Case: 16-50273 Document: 00513792732 Page: 1 Date Filed: 12/12/2016
IN THE UNITED STATES COURT OF APPEALS
FOR THE FIFTH CIRCUIT
United States Court of Appeals
Fifth Circuit
No. 16-50273 FILED
Summary Calendar December 12, 2016
Lyle W. Cayce
Clerk
UNITED STATES OF AMERICA,
Plaintiff-Appellee
v.
FRUCTUOSO RODRIGUEZ, JR., also known as Tocho,
Defendant-Appellant
Appeal from the United States District Court
for the Western District of Texas
USDC No. 2:08-CR-693-1
Before KING, DENNIS, and COSTA, Circuit Judges.
PER CURIAM: *
Fructuoso Rodriguez, Jr., appeals the district court’s denial of his motion
for a sentence reduction pursuant to 18 U.S.C. § 3582(c)(2).
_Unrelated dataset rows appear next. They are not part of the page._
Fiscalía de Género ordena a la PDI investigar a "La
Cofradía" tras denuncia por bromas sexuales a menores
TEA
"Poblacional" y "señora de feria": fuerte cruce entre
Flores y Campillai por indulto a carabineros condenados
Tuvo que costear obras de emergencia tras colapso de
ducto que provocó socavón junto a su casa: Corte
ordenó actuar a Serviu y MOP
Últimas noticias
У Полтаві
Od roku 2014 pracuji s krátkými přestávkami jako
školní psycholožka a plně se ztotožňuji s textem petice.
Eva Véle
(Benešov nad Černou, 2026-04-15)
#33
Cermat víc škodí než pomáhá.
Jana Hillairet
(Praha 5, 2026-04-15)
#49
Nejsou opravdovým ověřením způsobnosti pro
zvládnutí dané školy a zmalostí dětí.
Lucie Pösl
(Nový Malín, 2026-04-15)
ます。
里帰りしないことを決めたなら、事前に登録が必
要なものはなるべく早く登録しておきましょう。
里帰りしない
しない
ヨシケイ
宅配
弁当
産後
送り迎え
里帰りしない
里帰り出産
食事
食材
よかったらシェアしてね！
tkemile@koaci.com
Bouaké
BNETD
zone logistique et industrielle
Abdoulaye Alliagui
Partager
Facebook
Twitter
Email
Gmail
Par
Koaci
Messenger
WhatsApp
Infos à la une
The district court
originally sentenced Rodriguez to 135 months of imprisonment after he was
convicted for conspiracy to possess with intent to distribute 100 kilograms or
more of marijuana. Following Amendment 782 to the Sentencing Guidelines,
the district court denied Rodriguez’s motion for a reduction to 120 months of
* Pursuant to 5TH CIR. R. 47.5, the court has determined that this opinion should not
be published and is not precedent except under the limited circumstances set forth in 5TH
CIR. R. 47.5.4.
Case: 16-50273 Document: 00513792732 Page: 2 Date Filed: 12/12/2016
No. 16-50273
imprisonment. We review the district court’s decision whether to reduce a
sentence under § 3582(c)(2) for an abuse of discretion and its factual findings
are reviewed for clear error. United States v. Henderson, 636 F.3d 713, 717
(5th Cir. 2011).
The parties do not dispute that Rodriguez was eligible for a reduction.
The district court concluded that Rodriguez, who received a four-level
sentencing enhancement for being an organizer or leader, should not receive a
sentence less than that of his co-defendant. Because he originally received a
lesser sentence than this co-defendant, primarily based on the fact that he
received an offense-level reduction for acceptance of responsibility that his co-
defendant did not receive, Rodriguez argues that the failure to maintain that
disparity in sentences with his co-defendant shows that the district
impermissibly revisited its guidelines determinations.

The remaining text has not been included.